** How to complete this task **
The data below is to be repeated in full, exactly as given.

Top of Available data

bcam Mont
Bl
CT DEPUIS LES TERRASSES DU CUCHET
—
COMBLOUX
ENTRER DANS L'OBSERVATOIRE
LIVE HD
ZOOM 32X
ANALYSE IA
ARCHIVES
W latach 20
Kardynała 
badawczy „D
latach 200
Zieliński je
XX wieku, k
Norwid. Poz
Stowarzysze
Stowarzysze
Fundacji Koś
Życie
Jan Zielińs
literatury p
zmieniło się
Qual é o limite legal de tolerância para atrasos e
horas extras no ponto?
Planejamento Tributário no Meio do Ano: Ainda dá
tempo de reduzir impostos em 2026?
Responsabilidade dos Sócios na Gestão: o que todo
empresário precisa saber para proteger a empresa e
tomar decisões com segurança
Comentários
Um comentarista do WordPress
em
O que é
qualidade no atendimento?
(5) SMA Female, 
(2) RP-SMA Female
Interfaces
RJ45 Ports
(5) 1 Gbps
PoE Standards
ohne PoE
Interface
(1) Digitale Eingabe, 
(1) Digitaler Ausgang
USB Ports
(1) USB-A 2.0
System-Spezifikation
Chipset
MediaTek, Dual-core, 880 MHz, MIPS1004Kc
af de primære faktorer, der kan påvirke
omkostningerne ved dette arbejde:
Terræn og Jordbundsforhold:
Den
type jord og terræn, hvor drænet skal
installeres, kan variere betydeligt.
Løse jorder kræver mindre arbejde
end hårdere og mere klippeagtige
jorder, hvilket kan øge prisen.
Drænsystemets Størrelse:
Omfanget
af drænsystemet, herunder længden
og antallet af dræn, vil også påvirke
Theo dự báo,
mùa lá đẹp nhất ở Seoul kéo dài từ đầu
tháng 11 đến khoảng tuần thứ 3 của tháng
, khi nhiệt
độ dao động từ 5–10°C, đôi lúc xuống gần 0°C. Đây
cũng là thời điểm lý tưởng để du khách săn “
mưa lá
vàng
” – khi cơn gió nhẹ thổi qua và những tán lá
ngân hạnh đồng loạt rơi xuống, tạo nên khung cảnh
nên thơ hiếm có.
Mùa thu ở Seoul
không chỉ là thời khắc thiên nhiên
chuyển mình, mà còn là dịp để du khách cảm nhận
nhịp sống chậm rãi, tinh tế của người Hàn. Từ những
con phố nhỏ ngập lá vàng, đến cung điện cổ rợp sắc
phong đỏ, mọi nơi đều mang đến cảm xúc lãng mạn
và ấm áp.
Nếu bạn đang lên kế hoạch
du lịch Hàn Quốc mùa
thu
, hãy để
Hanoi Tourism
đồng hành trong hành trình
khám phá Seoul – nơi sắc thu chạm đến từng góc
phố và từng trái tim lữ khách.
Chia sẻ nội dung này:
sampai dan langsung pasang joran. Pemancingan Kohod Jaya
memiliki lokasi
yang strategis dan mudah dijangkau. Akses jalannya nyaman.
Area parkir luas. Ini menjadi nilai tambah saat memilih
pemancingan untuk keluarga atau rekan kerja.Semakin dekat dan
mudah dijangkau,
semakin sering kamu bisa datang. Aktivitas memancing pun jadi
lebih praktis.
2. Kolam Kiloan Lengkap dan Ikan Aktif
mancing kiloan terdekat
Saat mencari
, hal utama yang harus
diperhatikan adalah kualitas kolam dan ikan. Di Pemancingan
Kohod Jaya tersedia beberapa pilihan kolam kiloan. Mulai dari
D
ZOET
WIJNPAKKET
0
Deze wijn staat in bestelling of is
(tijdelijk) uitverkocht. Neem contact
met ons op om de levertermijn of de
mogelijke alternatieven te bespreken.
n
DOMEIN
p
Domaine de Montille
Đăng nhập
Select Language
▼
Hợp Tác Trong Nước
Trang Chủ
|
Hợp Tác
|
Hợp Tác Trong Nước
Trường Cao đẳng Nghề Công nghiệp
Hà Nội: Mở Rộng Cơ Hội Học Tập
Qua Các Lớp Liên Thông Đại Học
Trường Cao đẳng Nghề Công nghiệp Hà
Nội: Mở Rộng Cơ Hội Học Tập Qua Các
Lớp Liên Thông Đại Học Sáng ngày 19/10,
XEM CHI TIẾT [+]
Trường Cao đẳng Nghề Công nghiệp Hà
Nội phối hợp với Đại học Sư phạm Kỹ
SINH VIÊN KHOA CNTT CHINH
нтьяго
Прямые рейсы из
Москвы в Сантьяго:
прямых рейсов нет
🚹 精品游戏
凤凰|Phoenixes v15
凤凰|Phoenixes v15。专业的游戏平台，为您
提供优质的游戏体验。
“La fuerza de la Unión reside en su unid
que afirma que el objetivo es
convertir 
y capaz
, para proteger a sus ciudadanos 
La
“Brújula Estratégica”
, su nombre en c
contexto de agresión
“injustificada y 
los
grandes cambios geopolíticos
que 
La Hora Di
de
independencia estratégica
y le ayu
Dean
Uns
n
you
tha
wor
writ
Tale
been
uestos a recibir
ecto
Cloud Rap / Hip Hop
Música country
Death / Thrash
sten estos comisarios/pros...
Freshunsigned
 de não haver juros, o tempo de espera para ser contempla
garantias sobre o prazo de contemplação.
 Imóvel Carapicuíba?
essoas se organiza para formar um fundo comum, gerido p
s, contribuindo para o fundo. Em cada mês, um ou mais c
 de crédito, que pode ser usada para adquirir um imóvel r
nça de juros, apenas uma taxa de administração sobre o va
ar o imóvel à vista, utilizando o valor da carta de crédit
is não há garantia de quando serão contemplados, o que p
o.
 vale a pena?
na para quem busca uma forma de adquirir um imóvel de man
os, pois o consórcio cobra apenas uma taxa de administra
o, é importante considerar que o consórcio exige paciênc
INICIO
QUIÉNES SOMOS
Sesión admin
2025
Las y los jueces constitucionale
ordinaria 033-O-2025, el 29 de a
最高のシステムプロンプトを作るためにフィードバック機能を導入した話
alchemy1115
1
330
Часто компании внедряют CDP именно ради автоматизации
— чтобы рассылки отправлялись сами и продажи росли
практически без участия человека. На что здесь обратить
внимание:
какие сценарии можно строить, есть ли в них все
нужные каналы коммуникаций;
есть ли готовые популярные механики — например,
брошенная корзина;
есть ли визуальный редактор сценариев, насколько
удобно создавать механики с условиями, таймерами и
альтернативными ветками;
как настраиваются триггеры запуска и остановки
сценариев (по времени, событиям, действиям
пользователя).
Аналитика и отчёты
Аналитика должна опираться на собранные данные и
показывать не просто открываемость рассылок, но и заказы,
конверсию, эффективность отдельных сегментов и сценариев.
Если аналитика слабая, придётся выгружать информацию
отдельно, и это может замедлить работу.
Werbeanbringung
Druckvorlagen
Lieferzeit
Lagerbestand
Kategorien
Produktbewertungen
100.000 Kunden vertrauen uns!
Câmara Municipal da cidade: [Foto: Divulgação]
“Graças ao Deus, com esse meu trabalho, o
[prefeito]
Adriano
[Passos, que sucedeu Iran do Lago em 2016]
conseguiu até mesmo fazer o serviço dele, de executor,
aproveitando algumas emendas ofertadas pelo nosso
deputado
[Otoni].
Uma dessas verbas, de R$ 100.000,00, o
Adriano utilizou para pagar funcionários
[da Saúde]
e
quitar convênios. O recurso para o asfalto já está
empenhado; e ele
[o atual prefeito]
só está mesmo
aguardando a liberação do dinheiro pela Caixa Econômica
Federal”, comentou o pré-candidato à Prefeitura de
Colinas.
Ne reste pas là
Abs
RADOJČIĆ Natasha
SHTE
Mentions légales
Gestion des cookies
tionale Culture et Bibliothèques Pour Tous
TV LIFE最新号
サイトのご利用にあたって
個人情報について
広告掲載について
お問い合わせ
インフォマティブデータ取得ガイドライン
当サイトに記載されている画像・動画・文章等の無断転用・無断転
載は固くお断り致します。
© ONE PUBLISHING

Bottom of Available data

** Answer section **
bcam Mont
Bl
CT DEPUIS LES TERRASSES DU CUCHET
—
COMBLOUX
ENTRER DANS L'OBSERVATOIRE
LIVE HD
ZOOM 32X
ANALYSE IA
ARCHIVES
W latach 20
Kardynała 
badawczy „D
latach 200
Zieliński je
XX wieku, k
Norwid. Poz
Stowarzysze
Stowarzysze
Fundacji Koś
Życie
Jan Zielińs
literatury p
zmieniło się
Qual é o limite legal de tolerância para atrasos e
horas extras no ponto?
Planejamento Tributário no Meio do Ano: Ainda dá
tempo de reduzir impostos em 2026?
Responsabilidade dos Sócios na Gestão: o que todo
empresário precisa saber para proteger a empresa e
tomar decisões com segurança
Comentários
Um comentarista do WordPress
em
O que é
qualidade no atendimento?
(5) SMA Female, 
(2) RP-SMA Female
Interfaces
RJ45 Ports
(5) 1 Gbps
PoE Standards
ohne PoE
Interface
(1) Digitale Eingabe, 
(1) Digitaler Ausgang
USB Ports
(1) USB-A 2.0
System-Spezifikation
Chipset
MediaTek, Dual-core, 880 MHz, MIPS1004Kc
af de primære faktorer, der kan påvirke
omkostningerne ved dette arbejde:
Terræn og Jordbundsforhold:
Den
type jord og terræn, hvor drænet skal
installeres, kan variere betydeligt.
Løse jorder kræver mindre arbejde
end hårdere og mere klippeagtige
jorder, hvilket kan øge prisen.
Drænsystemets Størrelse:
Omfanget
af drænsystemet, herunder længden
og antallet af dræn, vil også påvirke
Theo dự báo,
mùa lá đẹp nhất ở Seoul kéo dài từ đầu
tháng 11 đến khoảng tuần thứ 3 của tháng
, khi nhiệt
độ dao động từ 5–10°C, đôi lúc xuống gần 0°C. Đây
cũng là thời điểm lý tưởng để du khách săn “
mưa lá
vàng
” – khi cơn gió nhẹ thổi qua và những tán lá
ngân hạnh đồng loạt rơi xuống, tạo nên khung cảnh
nên thơ hiếm có.
Mùa thu ở Seoul
không chỉ là thời khắc thiên nhiên
chuyển mình, mà còn là dịp để du khách cảm nhận
nhịp sống chậm rãi, tinh tế của người Hàn. Từ những
con phố nhỏ ngập lá vàng, đến cung điện cổ rợp sắc
phong đỏ, mọi nơi đều mang đến cảm xúc lãng mạn
và ấm áp.
Nếu bạn đang lên kế hoạch
du lịch Hàn Quốc mùa
thu
, hãy để
Hanoi Tourism
đồng hành trong hành trình
khám phá Seoul – nơi sắc thu chạm đến từng góc
phố và từng trái tim lữ khách.
Chia sẻ nội dung này:
sampai dan langsung pasang joran. Pemancingan Kohod Jaya
memiliki lokasi
yang strategis dan mudah dijangkau. Akses jalannya nyaman.
Area parkir luas. Ini menjadi nilai tambah saat memilih
pemancingan untuk keluarga atau rekan kerja.Semakin dekat dan
mudah dijangkau,
semakin sering kamu bisa datang. Aktivitas memancing pun jadi
lebih praktis.
2. Kolam Kiloan Lengkap dan Ikan Aktif
mancing kiloan terdekat
Saat mencari
, hal utama yang harus
diperhatikan adalah kualitas kolam dan ikan. Di Pemancingan
Kohod Jaya tersedia beberapa pilihan kolam kiloan. Mulai dari
D
ZOET
WIJNPAKKET
0
Deze wijn staat in bestelling of is
(tijdelijk) uitverkocht. Neem contact
met ons op om de levertermijn of de
mogelijke alternatieven te bespreken.
n
DOMEIN
p
Domaine de Montille
Đăng nhập
Select Language
▼
Hợp Tác Trong Nước
Trang Chủ
|
Hợp Tác
|
Hợp Tác Trong Nước
Trường Cao đẳng Nghề Công nghiệp
Hà Nội: Mở Rộng Cơ Hội Học Tập
Qua Các Lớp Liên Thông Đại Học
Trường Cao đẳng Nghề Công nghiệp Hà
Nội: Mở Rộng Cơ Hội Học Tập Qua Các
Lớp Liên Thông Đại Học Sáng ngày 19/10,
XEM CHI TIẾT [+]
Trường Cao đẳng Nghề Công nghiệp Hà
Nội phối hợp với Đại học Sư phạm Kỹ
SINH VIÊN KHOA CNTT CHINH
нтьяго
Прямые рейсы из
Москвы в Сантьяго:
прямых рейсов нет
🚹 精品游戏
凤凰|Phoenixes v15
凤凰|Phoenixes v15。专业的游戏平台，为您
提供优质的游戏体验。
“La fuerza de la Unión reside en su unid
que afirma que el objetivo es
convertir 
y capaz
, para proteger a sus ciudadanos 
La
“Brújula Estratégica”
, su nombre en c
contexto de agresión
“injustificada y 
los
grandes cambios geopolíticos
que 
La Hora Di
de
independencia estratégica
y le ayu
Dean
Uns
n
you
tha
wor
writ
Tale
been
uestos a recibir
ecto
Cloud Rap / Hip Hop
Música country
Death / Thrash
sten estos comisarios/pros...
Freshunsigned
 de não haver juros, o tempo de espera para ser contempla
garantias sobre o prazo de contemplação.
 Imóvel Carapicuíba?
essoas se organiza para formar um fundo comum, gerido p
s, contribuindo para o fundo. Em cada mês, um ou mais c
 de crédito, que pode ser usada para adquirir um imóvel r
nça de juros, apenas uma taxa de administração sobre o va
ar o imóvel à vista, utilizando o valor da carta de crédit
is não há garantia de quando serão contemplados, o que p
o.
 vale a pena?
na para quem busca uma forma de adquirir um imóvel de man
os, pois o consórcio cobra apenas uma taxa de administra
o, é importante considerar que o consórcio exige paciênc
INICIO
QUIÉNES SOMOS
Sesión admin
2025
Las y los jueces constitucionale
ordinaria 033-O-2025, el 29 de a
最高のシステムプロンプトを作るためにフィードバック機能を導入した話
alchemy1115
1
330
Часто компании внедряют CDP именно ради автоматизации
— чтобы рассылки отправлялись сами и продажи росли
практически без участия человека. На что здесь обратить
внимание:
какие сценарии можно строить, есть ли в них все
нужные каналы коммуникаций;
есть ли готовые популярные механики — например,
брошенная корзина;
есть ли визуальный редактор сценариев, насколько
удобно создавать механики с условиями, таймерами и
альтернативными ветками;
как настраиваются триггеры запуска и остановки
сценариев (по времени, событиям, действиям
пользователя).
Аналитика и отчёты
Аналитика должна опираться на собранные данные и
показывать не просто открываемость рассылок, но и заказы,
конверсию, эффективность отдельных сегментов и сценариев.
Если аналитика слабая, придётся выгружать информацию
отдельно, и это может замедлить работу.
Werbeanbringung
Druckvorlagen
Lieferzeit
Lagerbestand
Kategorien
Produktbewertungen
100.000 Kunden vertrauen uns!
Câmara Municipal da cidade: [Foto: Divulgação]
“Graças ao Deus, com esse meu trabalho, o
[prefeito]
Adriano
[Passos, que sucedeu Iran do Lago em 2016]
conseguiu até mesmo fazer o serviço dele, de executor,
aproveitando algumas emendas ofertadas pelo nosso
deputado
[Otoni].
Uma dessas verbas, de R$ 100.000,00, o
Adriano utilizou para pagar funcionários
[da Saúde]
e
quitar convênios. O recurso para o asfalto já está
empenhado; e ele
[o atual prefeito]
só está mesmo
aguardando a liberação do dinheiro pela Caixa Econômica
Federal”, comentou o pré-candidato à Prefeitura de
Colinas.
Ne reste pas là
Abs
RADOJČIĆ Natasha
SHTE
Mentions légales
Gestion des cookies
tionale Culture et Bibliothèques Pour Tous
TV LIFE最新号
サイトのご利用にあたって
個人情報について
広告掲載について
お問い合わせ
インフォマティブデータ取得ガイドライン
当サイトに記載されている画像・動画・文章等の無断転用・無断転
載は固くお断り致します。
© ONE PUBLISHING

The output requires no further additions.